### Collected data
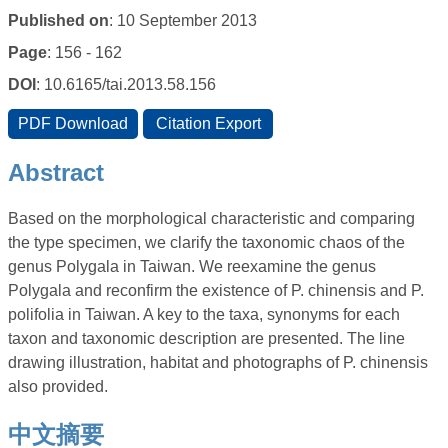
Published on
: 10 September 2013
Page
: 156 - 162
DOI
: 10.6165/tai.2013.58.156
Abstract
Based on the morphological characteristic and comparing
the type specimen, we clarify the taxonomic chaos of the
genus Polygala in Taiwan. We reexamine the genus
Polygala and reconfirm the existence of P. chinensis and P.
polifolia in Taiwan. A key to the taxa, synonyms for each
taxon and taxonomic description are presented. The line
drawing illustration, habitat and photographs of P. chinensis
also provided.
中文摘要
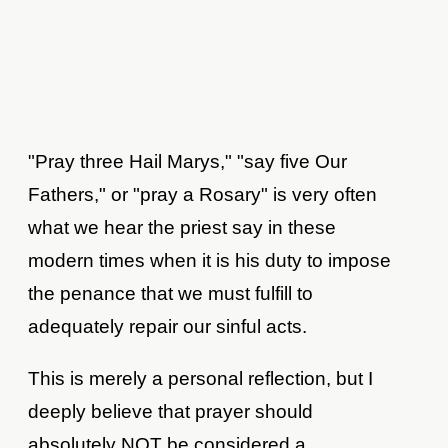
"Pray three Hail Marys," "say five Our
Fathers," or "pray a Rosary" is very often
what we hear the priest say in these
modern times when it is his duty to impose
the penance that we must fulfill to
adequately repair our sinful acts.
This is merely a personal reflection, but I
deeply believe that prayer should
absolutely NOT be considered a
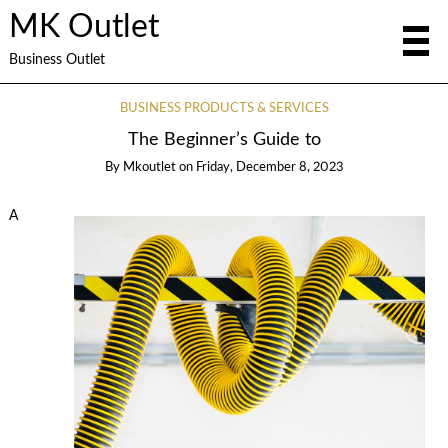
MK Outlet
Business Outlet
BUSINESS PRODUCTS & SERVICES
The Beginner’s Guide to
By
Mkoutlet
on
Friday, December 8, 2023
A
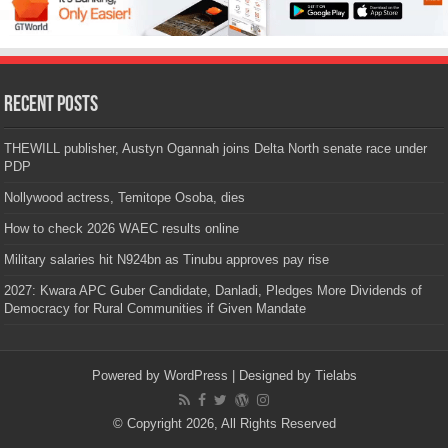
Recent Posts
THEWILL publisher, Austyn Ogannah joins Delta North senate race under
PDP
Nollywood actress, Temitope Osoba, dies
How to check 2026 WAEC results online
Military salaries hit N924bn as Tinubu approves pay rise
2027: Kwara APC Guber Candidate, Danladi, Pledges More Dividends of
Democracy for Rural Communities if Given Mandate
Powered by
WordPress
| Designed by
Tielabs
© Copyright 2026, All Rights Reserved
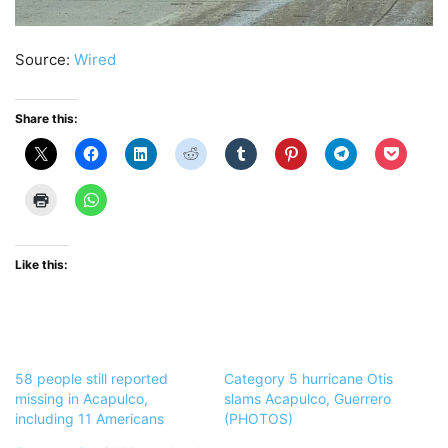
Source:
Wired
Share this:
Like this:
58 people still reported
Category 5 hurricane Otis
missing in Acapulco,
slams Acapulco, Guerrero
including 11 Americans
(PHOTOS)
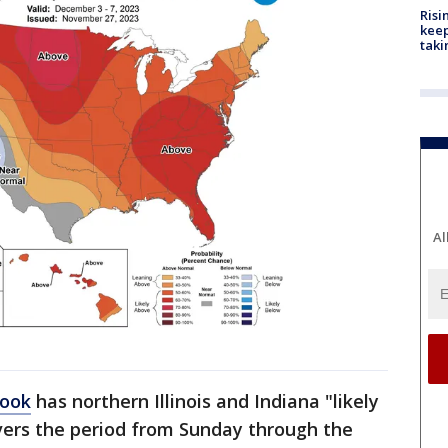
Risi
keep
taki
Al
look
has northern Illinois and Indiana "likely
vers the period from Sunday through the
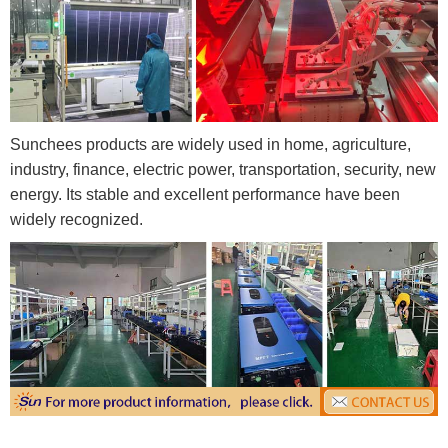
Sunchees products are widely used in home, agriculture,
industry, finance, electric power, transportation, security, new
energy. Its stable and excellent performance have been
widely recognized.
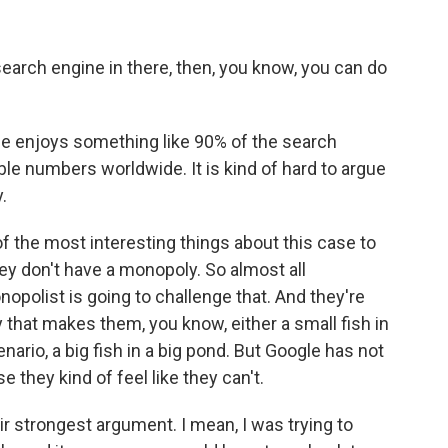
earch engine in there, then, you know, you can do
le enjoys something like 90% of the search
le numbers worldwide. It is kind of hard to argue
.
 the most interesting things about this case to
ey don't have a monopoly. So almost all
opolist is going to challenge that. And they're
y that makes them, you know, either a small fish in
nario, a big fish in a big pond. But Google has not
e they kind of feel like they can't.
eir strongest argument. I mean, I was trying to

### Task goal
From the records above, return each line that has the string "Acapulco".

### Final answer
missing in Acapulco,
slams Acapulco, Guerrero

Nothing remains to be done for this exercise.